NEW YORK (Reuters) - New York City’s economy could lose 165,000 jobs in the next 24 months, almost double the estimate made in July, city Comptroller William Thompson said on Tuesday.
Thompson, a Democrat, also increased his forecast for the number of securities industry workers who could be laid off to 35,000 from a prior estimate of 25,000.
“The differences reflect the spreading of the economic troubles to other industry sectors as the nation slips into a general recession,” he said in a statement.
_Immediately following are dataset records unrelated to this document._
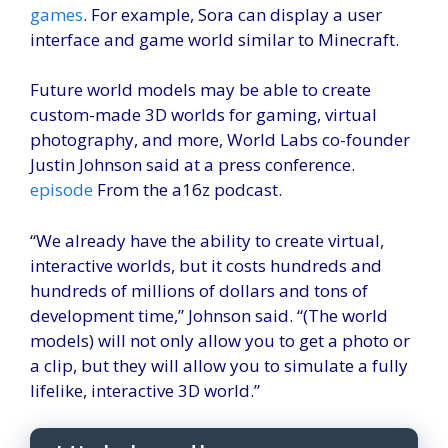
games
. For example, Sora can display a user
interface and game world similar to Minecraft.
Future world models may be able to create
custom-made 3D worlds for gaming, virtual
photography, and more, World Labs co-founder
Justin Johnson said at a press conference.
episode
From the a16z podcast.
“We already have the ability to create virtual,
interactive worlds, but it costs hundreds and
hundreds of millions of dollars and tons of
development time,” Johnson said. “(The world
models) will not only allow you to get a photo or
a clip, but they will allow you to simulate a fully
lifelike, interactive 3D world.”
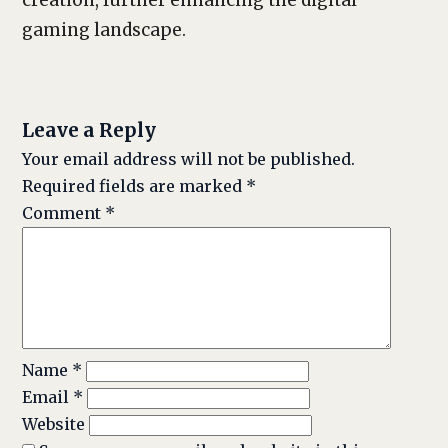
creation, further enhancing the digital
gaming landscape.
Leave a Reply
Your email address will not be published.
Required fields are marked
*
Comment
*
Name
*
Email
*
Website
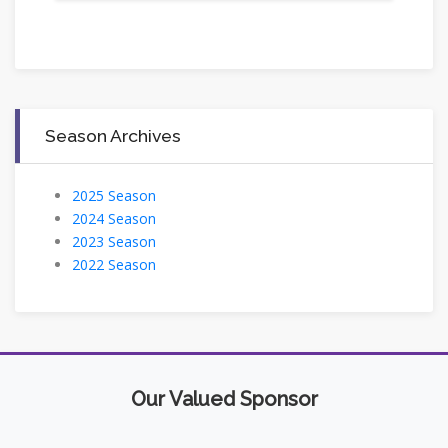
Season Archives
2025 Season
2024 Season
2023 Season
2022 Season
Our Valued Sponsor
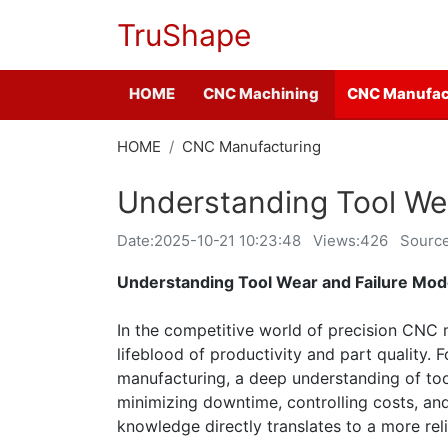
TruShape
HOME
CNC Machining
CNC Manufac
HOME
CNC Manufacturing
Understanding Tool We
Date:
2025-10-21 10:23:48
Views:426
Sourc
Understanding Tool Wear and Failure Mo
In the competitive world of precision CNC ma
lifeblood of productivity and part quality.
manufacturing, a deep understanding of to
minimizing downtime, controlling costs, and
knowledge directly translates to a more reli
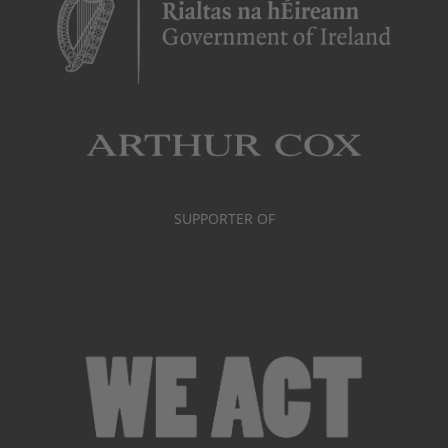
SUPPORTER OF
Wall Street is the city’s most important industry, with each of its high-paying jobs helping support two to four workers in other sectors, from shops to law firms, economists say. The sector has been walloped by the global credit crunch, which led to the record bankruptcy of Lehman Brothers Holding Inc and the government rescue of insurance giant AIG.
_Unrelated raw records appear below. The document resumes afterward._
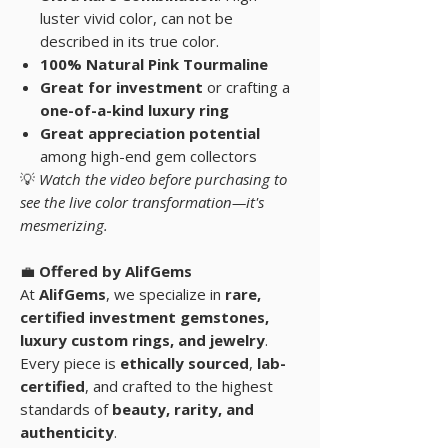
luster vivid color, can not be
described in its true color.
100% Natural Pink Tourmaline
Great for investment
or crafting a
one-of-a-kind luxury ring
Great appreciation potential
among high-end gem collectors
💡
Watch the video before purchasing to
see the live color transformation—it's
mesmerizing.
💼
Offered by AlifGems
At
AlifGems
, we specialize in
rare,
certified investment gemstones
,
luxury custom rings, and
jewelry
.
Every piece is
ethically sourced
,
lab-
certified
, and crafted to the highest
standards of
beauty, rarity, and
authenticity
.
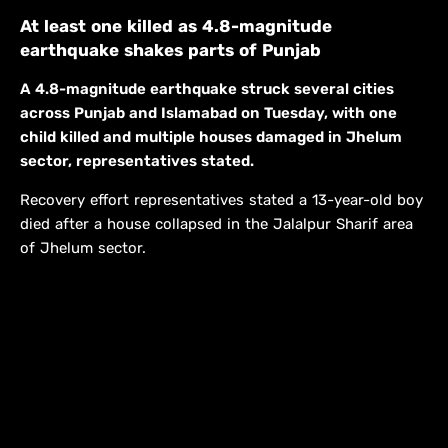
At least one killed as 4.8-magnitude
earthquake shakes parts of Punjab
A 4.8-magnitude earthquake struck several cities
across Punjab and Islamabad on Tuesday, with one
child killed and multiple houses damaged in Jhelum
sector, representatives stated.
Recovery effort representatives stated a 13-year-old boy
died after a house collapsed in the Jalalpur Sharif area
of Jhelum sector.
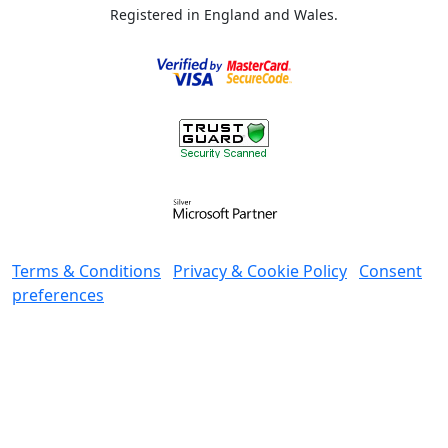
Registered in England and Wales.
Terms & Conditions
Privacy & Cookie Policy
Consent
preferences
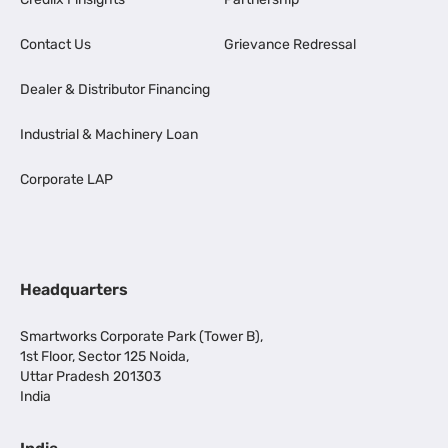
Contact Us
Grievance Redressal
Dealer & Distributor Financing
Industrial & Machinery Loan
Corporate LAP
Headquarters
Smartworks Corporate Park (Tower B),
1st Floor, Sector 125 Noida,
Uttar Pradesh 201303
India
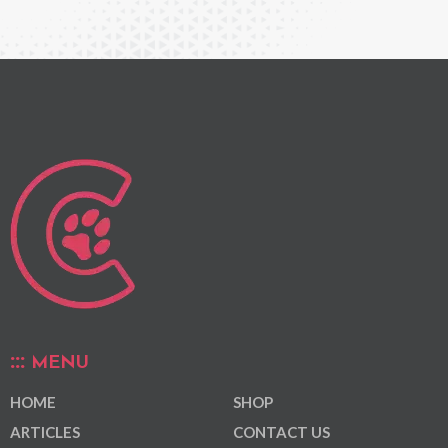
MENU
HOME
SHOP
ARTICLES
CONTACT US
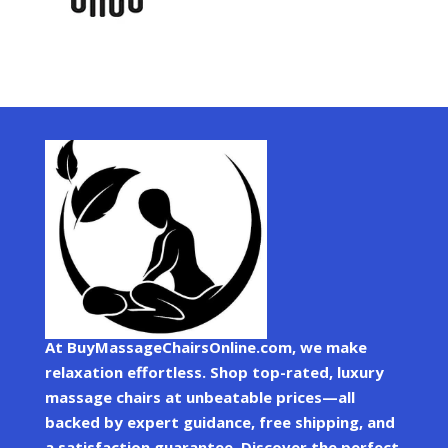
At BuyMassageChairsOnline.com, we make
relaxation effortless. Shop top-rated, luxury
massage chairs at unbeatable prices—all
backed by expert guidance, free shipping, and
a satisfaction guarantee. Discover the perfect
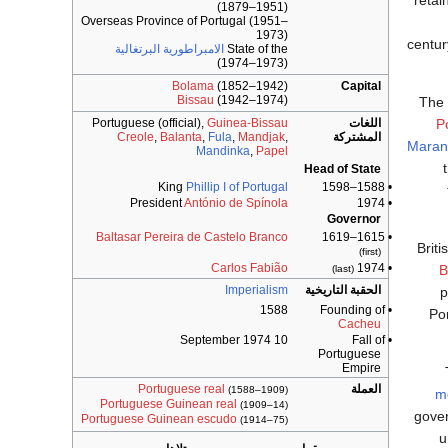
retai
(1879–1951)
Overseas Province of Portugal (1951–
1973)
centur
الامبراطورية البرتغالية
State of the
(1973–1974)
Bolama
(1852–1942)
Capital
Bissau
(1942–1974)
The 
Portuguese (official),
Guinea-Bissau
اللغات
P
Creole
,
Balanta
,
Fula
,
Mandjak
,
المشتركة
Maran
Mandinka
,
Papel
Head of State
King
Phillip I of Portugal
• 1588–1598
President
António de Spínola
• 1974
Governor
Baltasar Pereira de Castelo Branco
• 1615–1619
Briti
(first)
Carlos Fabião
• 1974
B
(last)
Imperialism
الحقبة التاريخية
p
1588
• Founding of
Po
Cacheu
10 September 1974
• Fall of
Portuguese
Empire
Portuguese real
العملة
(1588–1909)
m
Portuguese Guinean real
(1909–14)
gover
Portuguese Guinean escudo
(1914–75)
u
The latest estimate by Thompson is gloomier than a late September prediction by state Comptroller Thomas DiNapoli, who estimated 40,000 securities industry workers would lose their jobs statewide, with most of the losses concentrated in New York City. About 89 percent of all securities jobs are in New York City, DiNapoli said.
Wall Street’s job force peaked at 200,300 in December 2000, just before the dot.com boom ended, according to the state Labor Department. The industry had about 181,000 workers as of July 2008, but it often takes months for lay-offs to show up in unemployment data because severance can last for months.
The securities sector employees only 5 percent of all city workers but pays 23 percent of all wages. This industry also pays about 10 percent of New York City’s tax revenues and 20 percent of the state’s tax collections, DiNapoli said.